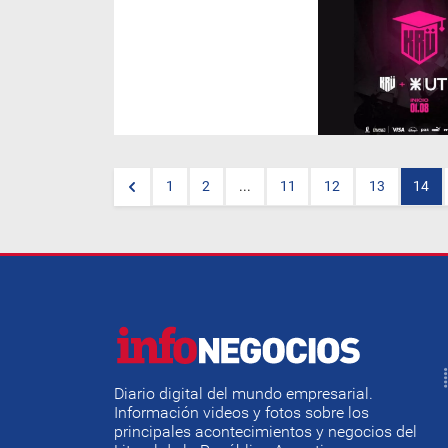
El equipo de eSports en el que
también invirtió
Leo Messi
se
unió a la
UTN
para brindar
nuevas oportunidades
siguiendo las tendencias
educativas de la Generación
Z. Se viene un programa
especializado para
estudiantes que quieran
especializarse en esta
industria cada vez más
prometedora.
1
2
...
11
12
13
14
Diario digital del mundo empresarial.
Información videos y fotos sobre los
principales acontecimientos y negocios del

> **The problem**
The answer is the full listing above, repeated exactly, with its pictures removed.

> **Solution for this exercise**
El equipo de eSports en el que
también invirtió
Leo Messi
se
unió a la
UTN
para brindar
nuevas oportunidades
siguiendo las tendencias
educativas de la Generación
Z. Se viene un programa
especializado para
estudiantes que quieran
especializarse en esta
industria cada vez más
prometedora.
1
2
...
11
12
13
14
Diario digital del mundo empresarial.
Información videos y fotos sobre los
principales acontecimientos y negocios del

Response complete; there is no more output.